> Material for the task
********

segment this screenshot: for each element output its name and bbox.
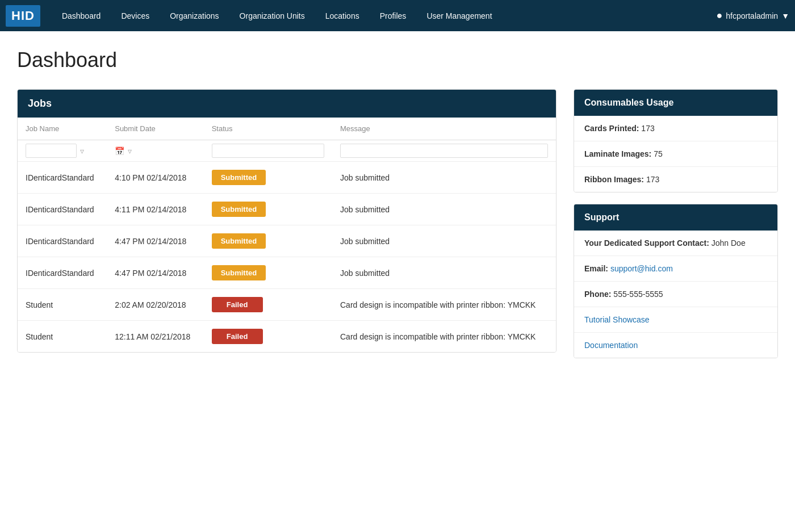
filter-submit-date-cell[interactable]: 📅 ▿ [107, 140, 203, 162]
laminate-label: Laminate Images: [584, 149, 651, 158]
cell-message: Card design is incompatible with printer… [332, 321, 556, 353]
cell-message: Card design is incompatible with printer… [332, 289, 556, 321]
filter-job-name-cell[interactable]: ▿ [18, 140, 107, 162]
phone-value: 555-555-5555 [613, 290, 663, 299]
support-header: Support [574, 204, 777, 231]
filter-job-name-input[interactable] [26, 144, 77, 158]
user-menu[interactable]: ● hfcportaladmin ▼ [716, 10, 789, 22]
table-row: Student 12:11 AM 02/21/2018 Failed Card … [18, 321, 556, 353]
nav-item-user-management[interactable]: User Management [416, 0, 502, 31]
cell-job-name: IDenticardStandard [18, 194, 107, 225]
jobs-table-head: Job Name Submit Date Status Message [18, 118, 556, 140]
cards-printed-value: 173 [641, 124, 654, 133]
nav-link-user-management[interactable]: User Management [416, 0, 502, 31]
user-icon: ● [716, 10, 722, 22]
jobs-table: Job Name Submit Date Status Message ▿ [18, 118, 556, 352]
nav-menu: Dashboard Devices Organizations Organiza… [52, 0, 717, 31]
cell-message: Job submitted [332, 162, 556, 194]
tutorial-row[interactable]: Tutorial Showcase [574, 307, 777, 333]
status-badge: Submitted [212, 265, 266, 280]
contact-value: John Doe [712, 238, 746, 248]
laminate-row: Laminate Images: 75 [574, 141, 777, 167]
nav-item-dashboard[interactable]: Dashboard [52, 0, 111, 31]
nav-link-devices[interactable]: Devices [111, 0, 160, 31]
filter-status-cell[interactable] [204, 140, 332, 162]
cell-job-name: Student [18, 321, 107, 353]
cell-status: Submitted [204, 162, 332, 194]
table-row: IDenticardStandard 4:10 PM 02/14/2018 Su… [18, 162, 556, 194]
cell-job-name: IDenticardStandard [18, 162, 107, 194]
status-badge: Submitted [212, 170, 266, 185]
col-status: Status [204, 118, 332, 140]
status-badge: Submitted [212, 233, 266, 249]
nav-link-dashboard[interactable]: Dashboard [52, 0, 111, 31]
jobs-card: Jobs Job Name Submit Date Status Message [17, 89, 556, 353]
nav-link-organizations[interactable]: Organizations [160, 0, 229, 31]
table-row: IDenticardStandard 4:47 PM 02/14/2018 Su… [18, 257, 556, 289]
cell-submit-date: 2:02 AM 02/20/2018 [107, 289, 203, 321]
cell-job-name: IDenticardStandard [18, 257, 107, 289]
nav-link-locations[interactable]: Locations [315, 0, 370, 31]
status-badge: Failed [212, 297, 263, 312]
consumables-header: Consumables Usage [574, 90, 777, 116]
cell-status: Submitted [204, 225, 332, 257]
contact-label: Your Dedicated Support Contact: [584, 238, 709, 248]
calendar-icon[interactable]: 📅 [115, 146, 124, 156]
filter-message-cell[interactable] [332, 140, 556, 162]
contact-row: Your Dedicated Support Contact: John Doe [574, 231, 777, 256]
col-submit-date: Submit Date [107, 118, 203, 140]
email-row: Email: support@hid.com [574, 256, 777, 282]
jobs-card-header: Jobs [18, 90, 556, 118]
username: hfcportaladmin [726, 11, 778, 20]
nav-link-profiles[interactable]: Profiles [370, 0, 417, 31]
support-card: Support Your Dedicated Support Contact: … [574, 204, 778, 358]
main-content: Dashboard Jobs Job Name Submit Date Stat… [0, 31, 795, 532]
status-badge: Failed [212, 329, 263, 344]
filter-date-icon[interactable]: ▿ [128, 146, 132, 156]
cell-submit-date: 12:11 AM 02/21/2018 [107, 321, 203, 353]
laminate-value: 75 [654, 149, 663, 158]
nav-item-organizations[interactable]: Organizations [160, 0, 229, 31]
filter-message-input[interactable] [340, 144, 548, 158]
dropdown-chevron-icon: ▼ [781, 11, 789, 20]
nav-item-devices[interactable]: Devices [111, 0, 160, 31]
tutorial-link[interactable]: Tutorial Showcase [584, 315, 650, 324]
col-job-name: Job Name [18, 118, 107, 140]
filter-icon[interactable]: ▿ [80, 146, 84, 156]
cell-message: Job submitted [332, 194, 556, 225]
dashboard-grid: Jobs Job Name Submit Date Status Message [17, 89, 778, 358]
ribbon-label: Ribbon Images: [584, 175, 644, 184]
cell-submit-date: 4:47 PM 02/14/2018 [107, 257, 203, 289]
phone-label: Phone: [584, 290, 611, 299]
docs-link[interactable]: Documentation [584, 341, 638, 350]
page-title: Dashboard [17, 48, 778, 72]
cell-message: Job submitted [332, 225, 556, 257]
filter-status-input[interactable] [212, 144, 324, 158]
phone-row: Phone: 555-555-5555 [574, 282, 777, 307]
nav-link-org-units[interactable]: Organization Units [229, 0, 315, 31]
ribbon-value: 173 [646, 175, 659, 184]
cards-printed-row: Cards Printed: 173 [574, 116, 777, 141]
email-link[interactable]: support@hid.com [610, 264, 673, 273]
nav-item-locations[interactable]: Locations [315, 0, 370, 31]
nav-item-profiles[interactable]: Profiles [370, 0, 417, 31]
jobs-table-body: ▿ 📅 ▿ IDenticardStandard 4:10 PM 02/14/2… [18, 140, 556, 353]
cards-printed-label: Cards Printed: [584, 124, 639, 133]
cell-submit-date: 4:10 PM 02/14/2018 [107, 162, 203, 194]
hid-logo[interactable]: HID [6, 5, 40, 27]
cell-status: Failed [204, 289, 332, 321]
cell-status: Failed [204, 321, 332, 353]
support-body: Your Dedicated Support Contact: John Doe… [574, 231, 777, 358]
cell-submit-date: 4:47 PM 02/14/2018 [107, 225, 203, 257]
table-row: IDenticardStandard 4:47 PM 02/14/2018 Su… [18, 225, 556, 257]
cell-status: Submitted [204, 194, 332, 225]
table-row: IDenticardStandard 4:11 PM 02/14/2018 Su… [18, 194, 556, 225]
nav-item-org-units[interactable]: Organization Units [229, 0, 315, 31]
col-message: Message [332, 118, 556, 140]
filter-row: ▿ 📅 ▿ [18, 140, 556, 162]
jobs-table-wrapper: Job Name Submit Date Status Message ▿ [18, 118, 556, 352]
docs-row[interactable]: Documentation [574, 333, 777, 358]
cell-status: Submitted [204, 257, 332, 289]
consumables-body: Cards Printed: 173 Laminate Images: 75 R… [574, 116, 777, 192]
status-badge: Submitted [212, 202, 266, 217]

********

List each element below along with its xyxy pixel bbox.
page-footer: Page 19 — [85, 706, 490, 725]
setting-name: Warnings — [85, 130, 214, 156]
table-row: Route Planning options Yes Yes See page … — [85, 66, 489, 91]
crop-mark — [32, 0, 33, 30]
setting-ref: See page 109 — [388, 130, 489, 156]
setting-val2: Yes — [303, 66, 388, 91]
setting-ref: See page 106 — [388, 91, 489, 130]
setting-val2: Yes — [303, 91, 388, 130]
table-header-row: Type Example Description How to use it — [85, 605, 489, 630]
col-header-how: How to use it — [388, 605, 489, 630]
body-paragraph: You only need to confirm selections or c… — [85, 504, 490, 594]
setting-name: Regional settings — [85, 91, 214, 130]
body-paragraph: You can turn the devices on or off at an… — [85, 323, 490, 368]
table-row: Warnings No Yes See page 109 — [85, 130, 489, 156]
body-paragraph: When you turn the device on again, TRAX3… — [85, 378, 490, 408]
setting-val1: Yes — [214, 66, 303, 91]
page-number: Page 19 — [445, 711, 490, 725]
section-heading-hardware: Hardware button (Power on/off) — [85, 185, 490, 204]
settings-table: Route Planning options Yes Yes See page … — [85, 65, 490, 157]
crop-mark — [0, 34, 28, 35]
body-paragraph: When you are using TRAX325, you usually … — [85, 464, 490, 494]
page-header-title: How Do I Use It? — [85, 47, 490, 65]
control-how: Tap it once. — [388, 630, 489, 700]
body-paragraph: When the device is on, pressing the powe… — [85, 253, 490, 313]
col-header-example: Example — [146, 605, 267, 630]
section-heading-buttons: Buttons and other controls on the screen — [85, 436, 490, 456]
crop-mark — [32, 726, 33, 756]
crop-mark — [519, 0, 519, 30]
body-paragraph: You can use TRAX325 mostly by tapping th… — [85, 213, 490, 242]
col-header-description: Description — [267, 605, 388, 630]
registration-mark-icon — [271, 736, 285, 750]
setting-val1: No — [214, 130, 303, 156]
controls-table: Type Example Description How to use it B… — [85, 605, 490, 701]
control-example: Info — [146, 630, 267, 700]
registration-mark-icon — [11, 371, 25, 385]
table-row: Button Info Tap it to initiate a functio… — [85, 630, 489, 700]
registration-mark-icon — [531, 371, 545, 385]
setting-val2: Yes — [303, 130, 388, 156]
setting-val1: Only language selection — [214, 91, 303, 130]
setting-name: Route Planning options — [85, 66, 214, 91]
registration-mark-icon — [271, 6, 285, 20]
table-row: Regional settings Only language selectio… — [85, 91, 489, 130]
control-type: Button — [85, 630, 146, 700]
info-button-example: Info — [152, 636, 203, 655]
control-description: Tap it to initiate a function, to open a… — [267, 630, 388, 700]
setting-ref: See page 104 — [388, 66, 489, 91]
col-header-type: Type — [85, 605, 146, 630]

********

> Brief
Copy each line from the records above that includes the string "units".

> The completed task
nav-link-org-units[interactable]: Organization Units [229, 0, 315, 31]
nav-item-org-units[interactable]: Organization Units [229, 0, 315, 31]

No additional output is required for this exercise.